▸ Task details
Any picture in the range stays out of the copy; retype exactly the lines from the one with "later, many m" to the end of the listing.

▸ Data records

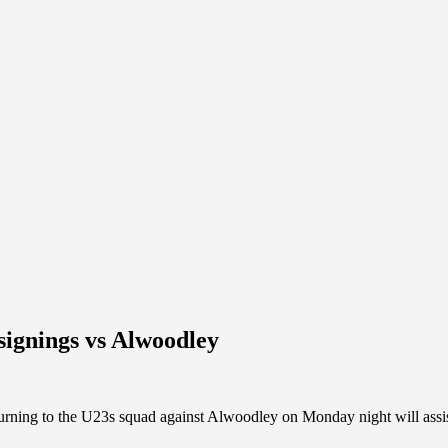
signings vs Alwoodley
ing to the U23s squad against Alwoodley on Monday night will assist 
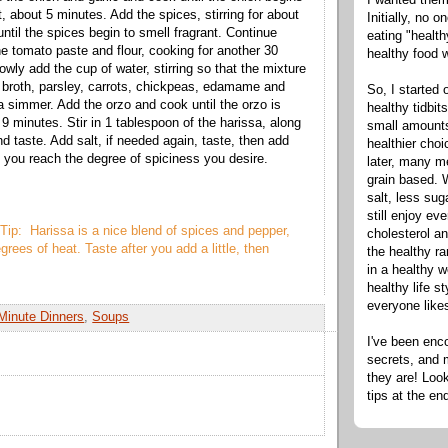
t, about 5 minutes. Add the spices, stirring for about
Initially, no 
ntil the spices begin to smell fragrant. Continue
eating "healt
he tomato paste and flour, cooking for another 30
healthy food 
wly add the cup of water, stirring so that the mixture
 broth, parsley, carrots, chickpeas, edamame and
So, I started 
 a simmer. Add the orzo and cook until the orzo is
healthy tidbit
 9 minutes. Stir in 1 tablespoon of the harissa, along
small amounts
d taste. Add salt, if needed again, taste, then add
healthier cho
l you reach the degree of spiciness you desire.
later, many m
grain based. W
salt, less sug
still enjoy e
Tip: Harissa is a nice blend of spices and pepper,
cholesterol an
grees of heat. Taste after you add a little, then
the healthy ra
in a healthy w
healthy life s
everyone like
Minute Dinners
,
Soups
I've been enc
secrets, and 
they are! Look
tips at the en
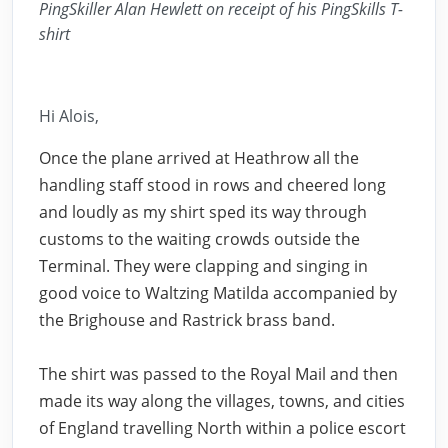
PingSkiller Alan Hewlett on receipt of his PingSkills T-
shirt
Hi Alois,
Once the plane arrived at Heathrow all the
handling staff stood in rows and cheered long
and loudly as my shirt sped its way through
customs to the waiting crowds outside the
Terminal. They were clapping and singing in
good voice to Waltzing Matilda accompanied by
the Brighouse and Rastrick brass band.
The shirt was passed to the Royal Mail and then
made its way along the villages, towns, and cities
of England travelling North within a police escort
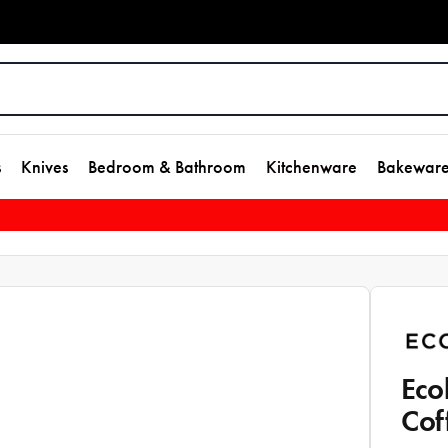
s
Knives
Bedroom & Bathroom
Kitchenware
Bakewar
Eco
Cof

▸ Solution to this task
later, many m
grain based. W
salt, less sug
still enjoy e
Tip: Harissa is a nice blend of spices and pepper,
cholesterol an
grees of heat. Taste after you add a little, then
the healthy ra
in a healthy w
healthy life s
everyone like
Minute Dinners
,
Soups
I've been enc
secrets, and 
they are! Look
tips at the en
PingSkiller Alan Hewlett on receipt of his PingSkills T-
shirt
Hi Alois,
Once the plane arrived at Heathrow all the
handling staff stood in rows and cheered long
and loudly as my shirt sped its way through
customs to the waiting crowds outside the
Terminal. They were clapping and singing in
good voice to Waltzing Matilda accompanied by
the Brighouse and Rastrick brass band.
The shirt was passed to the Royal Mail and then
made its way along the villages, towns, and cities
of England travelling North within a police escort
s
Knives
Bedroom & Bathroom
Kitchenware
Bakewar
Eco
Cof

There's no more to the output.